Transient response of pre-twisted FG-GRC sandwich conical shell subjected to low-velocity impact in thermal environment

A finite element method-based dynamic analysis of pre-twisted sandwich conical shell panel having functionally graded graphene-reinforced composite (FG-GRC) facings and homogenous core without or with pores under low-velocity impact in thermal environments is performed utilizing a higher-order shear deformation theory (HSDT). In each facing, the graphene sheets are either uniformly dispersed or layer-wise functionally graded across its thickness. The extended Halpin-Tsai model is employed to estimate the temperature-dependent elastic properties of the nanocomposite facings. The contact force induced between the impactor and target panel is computed through the modified Hertzian contact law. The equations of motion of the FG-GRC sandwich conical shell panel are formulated based on Lagrange's equation. The solutions of the resulting equations of motion are obtained employing Newmark's time integration scheme.

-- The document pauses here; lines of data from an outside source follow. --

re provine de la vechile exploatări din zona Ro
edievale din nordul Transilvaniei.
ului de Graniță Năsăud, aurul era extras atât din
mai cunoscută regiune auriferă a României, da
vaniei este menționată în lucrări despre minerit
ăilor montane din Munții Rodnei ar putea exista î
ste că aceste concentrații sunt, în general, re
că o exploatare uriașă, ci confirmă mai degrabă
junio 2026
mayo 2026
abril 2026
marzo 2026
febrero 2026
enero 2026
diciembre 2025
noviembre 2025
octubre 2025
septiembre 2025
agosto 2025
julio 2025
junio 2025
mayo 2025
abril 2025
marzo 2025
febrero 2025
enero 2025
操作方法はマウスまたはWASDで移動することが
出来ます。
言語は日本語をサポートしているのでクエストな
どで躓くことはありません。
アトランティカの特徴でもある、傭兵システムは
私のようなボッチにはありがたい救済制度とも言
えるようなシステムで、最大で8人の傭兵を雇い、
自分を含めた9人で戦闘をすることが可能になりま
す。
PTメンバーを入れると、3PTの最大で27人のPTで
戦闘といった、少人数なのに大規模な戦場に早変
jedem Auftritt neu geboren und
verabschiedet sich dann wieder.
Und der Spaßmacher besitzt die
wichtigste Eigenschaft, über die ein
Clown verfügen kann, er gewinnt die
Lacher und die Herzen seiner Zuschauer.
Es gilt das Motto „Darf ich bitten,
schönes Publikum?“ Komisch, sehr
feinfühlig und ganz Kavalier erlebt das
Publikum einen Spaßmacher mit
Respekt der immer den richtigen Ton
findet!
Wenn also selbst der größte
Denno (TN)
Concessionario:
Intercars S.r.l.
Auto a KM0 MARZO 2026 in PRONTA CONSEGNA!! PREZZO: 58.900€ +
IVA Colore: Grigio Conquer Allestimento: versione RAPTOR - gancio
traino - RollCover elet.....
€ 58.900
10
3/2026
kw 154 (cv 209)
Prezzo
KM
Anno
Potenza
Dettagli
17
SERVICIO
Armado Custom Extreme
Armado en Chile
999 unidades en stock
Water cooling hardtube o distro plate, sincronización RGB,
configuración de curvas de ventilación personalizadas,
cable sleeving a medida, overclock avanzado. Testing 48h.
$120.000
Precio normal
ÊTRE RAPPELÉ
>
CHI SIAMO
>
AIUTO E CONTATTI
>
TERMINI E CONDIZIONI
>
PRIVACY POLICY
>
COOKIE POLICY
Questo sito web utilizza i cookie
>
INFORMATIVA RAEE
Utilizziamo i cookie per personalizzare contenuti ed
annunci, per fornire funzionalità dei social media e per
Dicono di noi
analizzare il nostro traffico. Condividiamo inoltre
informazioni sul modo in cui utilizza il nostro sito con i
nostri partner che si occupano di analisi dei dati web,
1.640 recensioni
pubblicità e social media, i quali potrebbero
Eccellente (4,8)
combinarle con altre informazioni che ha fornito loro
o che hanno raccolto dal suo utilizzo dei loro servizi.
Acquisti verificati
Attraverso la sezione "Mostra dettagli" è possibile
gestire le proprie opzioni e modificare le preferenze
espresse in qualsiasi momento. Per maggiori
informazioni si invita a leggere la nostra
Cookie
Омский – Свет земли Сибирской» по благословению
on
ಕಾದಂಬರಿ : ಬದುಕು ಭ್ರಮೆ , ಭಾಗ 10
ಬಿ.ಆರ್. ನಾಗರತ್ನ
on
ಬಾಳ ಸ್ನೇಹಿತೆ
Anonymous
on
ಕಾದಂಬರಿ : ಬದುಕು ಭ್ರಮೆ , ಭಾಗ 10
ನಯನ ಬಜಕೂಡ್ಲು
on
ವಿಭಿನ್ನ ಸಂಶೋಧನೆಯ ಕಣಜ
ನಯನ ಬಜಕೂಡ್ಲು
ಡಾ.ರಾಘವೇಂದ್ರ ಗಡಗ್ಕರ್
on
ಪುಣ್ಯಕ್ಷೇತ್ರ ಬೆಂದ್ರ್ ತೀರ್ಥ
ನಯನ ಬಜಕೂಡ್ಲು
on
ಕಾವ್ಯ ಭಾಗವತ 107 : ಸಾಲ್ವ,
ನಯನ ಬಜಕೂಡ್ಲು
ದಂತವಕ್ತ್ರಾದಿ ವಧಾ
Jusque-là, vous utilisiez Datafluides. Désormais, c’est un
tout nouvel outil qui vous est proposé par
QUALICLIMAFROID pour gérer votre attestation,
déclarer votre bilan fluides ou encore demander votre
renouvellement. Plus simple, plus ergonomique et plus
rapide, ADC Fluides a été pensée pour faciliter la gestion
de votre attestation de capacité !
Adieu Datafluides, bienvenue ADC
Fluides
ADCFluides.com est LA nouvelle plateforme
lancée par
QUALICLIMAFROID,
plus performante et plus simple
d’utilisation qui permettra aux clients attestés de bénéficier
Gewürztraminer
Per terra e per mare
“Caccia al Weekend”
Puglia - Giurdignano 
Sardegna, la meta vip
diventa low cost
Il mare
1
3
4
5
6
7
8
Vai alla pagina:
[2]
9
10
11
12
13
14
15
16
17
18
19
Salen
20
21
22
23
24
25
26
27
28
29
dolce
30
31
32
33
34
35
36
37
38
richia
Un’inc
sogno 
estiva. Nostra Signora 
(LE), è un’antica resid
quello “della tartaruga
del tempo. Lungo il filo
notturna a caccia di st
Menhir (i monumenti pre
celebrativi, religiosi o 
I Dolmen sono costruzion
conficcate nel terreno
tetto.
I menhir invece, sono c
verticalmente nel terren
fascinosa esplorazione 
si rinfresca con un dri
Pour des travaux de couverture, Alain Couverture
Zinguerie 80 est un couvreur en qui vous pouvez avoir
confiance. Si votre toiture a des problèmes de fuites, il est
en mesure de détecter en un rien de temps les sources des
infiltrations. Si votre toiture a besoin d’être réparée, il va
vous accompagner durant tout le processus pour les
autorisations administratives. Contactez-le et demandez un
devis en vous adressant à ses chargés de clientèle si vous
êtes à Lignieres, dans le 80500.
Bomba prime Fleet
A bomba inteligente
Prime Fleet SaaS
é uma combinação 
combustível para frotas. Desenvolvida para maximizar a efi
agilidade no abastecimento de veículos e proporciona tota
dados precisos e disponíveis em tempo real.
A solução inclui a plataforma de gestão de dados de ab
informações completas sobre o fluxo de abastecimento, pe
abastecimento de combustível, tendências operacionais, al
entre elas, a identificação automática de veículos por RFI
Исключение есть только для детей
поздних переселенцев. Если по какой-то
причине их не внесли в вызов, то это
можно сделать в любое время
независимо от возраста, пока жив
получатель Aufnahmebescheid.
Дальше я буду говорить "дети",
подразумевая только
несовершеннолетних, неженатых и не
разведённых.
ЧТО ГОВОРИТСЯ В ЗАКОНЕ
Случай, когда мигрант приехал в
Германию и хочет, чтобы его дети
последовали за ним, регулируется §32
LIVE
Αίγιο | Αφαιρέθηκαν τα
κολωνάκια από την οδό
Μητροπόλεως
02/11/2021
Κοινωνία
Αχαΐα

After verifying the consistency and accurateness of the present method, the effects of some critical parameters like graphene grading profile, temperature, core-to-facings thickness ratio, pre-twist angle, span-to-cone length ratio, impactor's initial velocity, impactor's size, and porosity coefficient on the impact response of the pre-twisted FG-GRC sandwich conical shell panel in uniform thermal environments are scrutinized.